Fun Facts
- The Dow Jones Industrial Average hasn’t been this calm in three decades. Dow industrials moving less than 0.1% in either direction for five straight sessions
- Historically, US stocks usually bottom by late October in post-election years, before rallying into year-end.
- When the Fed cuts interest rates within 2% of stock market all-time highs, the SPX has gone on to finish higher over the next 12 months 20 out of 20 times (100% hit rate).
- Nearly 60% of companies have raised their forward guidance for full-year EPS.
- U.S. Treasury just bought back $4 Billion of its own debt, one of the largest Treasury buybacks in history.
- President Trump bought more than $100 million in bonds since January, filings show.
- Since the 2020 pandemic low, vacant office space has nearly DOUBLED (to put this into perspective, the post-2008 Financial Crisis peak was ~15%, or 5 percentage points BELOW current levels).
- OpenAI CEO Sam Altman’s cautions investors about an AI bubble forming.
- META freezes hiring artificial intelligence talent.
- MIT report questioned the broad profitability of AI technology.
- GOOGLE Is Beating APPLE on Smartphone AI.
- APPLE iPhone and other foreign-branded phones had June sales to China that dropped 31.3% from a year earlier.
- Oil is in a downtrend
- Copper is in a downtrend
- Gold is in a uptrend
At its core, the US economy is almost entirely built around the consumer.

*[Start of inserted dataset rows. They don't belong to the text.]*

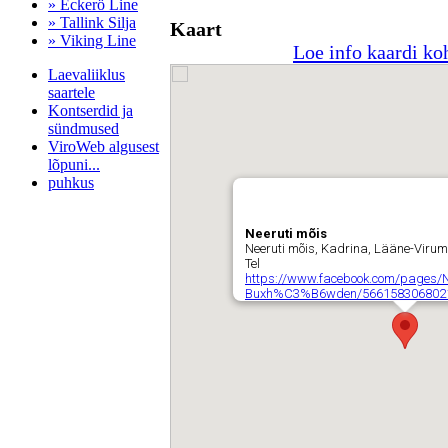
» Eckerö Line
» Tallink Silja
Kaart
» Viking Line
Loe info kaardi ko
Laevaliiklus
saartele
Kontserdid ja
sündmused
ViroWeb algusest
lõpuni...
puhkus
Neeruti mõis
Neeruti mõis, Kadrina, Lääne-Viru
Pärnu majoitus
Tel
huoneisto.eu
https://www.facebook.com/pages/
Buxh%C3%B6wden/566158306802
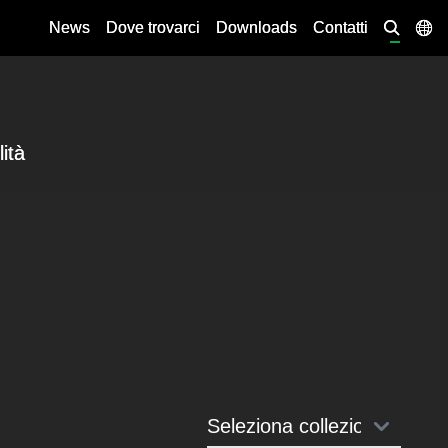
News
Dove trovarci
Downloads
Contatti
lità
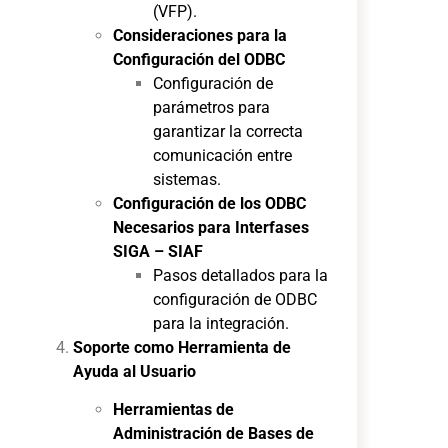
(VFP).
Consideraciones para la
Configuración del ODBC
Configuración de
parámetros para
garantizar la correcta
comunicación entre
sistemas.
Configuración de los ODBC
Necesarios para Interfases
SIGA – SIAF
Pasos detallados para la
configuración de ODBC
para la integración.
Soporte como Herramienta de
Ayuda al Usuario
Herramientas de
Administración de Bases de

How (and sometimes more importantly, where) people spend their money can offer unique insights into the state of the market. After all, when people are optimistic about their future earnings potential, they are more likely to splurge on excess/luxury goods. On the other hand, a more cautious consumer is more likely to forgo a morning cup of coffee or new pair of shoes until the overall economic picture gets a bit more clear. Walmart reported strong earnings, while Target reported weaker than expected earnings. TJ Maxx reported strong earnings, as did Nike and all three credit card companies (Visa, Mastercard and American Express) – so now what?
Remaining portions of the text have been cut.